Page-level text extractions

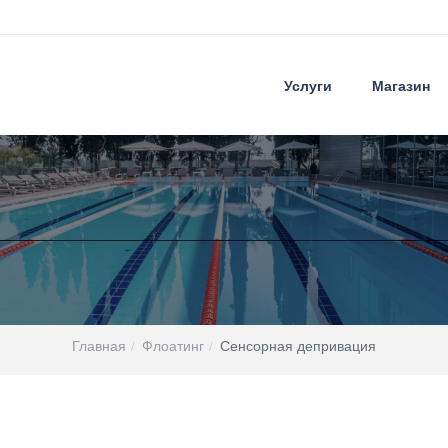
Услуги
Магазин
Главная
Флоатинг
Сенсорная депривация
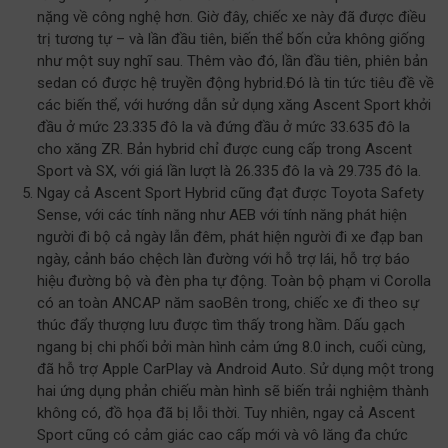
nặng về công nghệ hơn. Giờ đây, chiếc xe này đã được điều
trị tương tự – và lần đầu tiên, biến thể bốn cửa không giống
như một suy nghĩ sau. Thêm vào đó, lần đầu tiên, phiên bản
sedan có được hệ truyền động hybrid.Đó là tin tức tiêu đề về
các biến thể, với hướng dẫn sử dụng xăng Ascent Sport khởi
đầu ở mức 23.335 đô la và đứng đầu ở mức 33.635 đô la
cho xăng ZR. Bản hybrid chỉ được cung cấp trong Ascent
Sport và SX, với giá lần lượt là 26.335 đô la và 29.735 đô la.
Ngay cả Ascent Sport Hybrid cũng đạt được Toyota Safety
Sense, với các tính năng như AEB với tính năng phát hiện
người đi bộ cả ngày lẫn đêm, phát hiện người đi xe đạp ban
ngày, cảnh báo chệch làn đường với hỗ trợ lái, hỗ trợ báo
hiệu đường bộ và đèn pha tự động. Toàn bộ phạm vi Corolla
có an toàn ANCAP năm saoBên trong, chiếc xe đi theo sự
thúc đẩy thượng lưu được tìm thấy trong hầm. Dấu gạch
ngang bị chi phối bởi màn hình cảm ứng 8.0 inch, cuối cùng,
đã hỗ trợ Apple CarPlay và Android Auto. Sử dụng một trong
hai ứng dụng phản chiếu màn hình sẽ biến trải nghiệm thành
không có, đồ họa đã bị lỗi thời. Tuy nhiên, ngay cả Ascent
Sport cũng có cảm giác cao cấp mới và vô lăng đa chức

--

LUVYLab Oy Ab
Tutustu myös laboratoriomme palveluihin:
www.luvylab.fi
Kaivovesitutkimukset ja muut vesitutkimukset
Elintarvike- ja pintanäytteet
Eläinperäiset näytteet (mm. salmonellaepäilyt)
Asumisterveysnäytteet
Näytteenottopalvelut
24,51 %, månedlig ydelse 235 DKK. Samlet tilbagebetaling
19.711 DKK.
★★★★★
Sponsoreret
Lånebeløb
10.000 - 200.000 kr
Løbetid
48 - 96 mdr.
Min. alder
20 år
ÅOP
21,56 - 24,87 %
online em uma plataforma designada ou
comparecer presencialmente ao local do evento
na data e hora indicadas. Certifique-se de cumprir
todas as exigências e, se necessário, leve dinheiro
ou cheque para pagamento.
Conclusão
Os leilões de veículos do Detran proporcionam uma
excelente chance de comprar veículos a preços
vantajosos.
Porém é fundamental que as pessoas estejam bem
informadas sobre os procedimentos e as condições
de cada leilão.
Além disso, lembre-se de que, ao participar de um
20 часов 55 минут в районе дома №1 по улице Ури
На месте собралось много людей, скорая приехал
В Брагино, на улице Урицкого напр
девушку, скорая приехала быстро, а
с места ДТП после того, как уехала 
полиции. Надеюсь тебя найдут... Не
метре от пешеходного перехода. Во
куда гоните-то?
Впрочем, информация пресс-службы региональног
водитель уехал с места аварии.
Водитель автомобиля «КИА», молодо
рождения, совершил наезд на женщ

Work to complete.
Copy out, exactly and alone, the lines of the entries above between the ones holding "todas as exigências" and "20 часов 55", inclusive.

Response for this exercise.
todas as exigências e, se necessário, leve dinheiro
ou cheque para pagamento.
Conclusão
Os leilões de veículos do Detran proporcionam uma
excelente chance de comprar veículos a preços
vantajosos.
Porém é fundamental que as pessoas estejam bem
informadas sobre os procedimentos e as condições
de cada leilão.
Além disso, lembre-se de que, ao participar de um
20 часов 55 минут в районе дома №1 по улице Ури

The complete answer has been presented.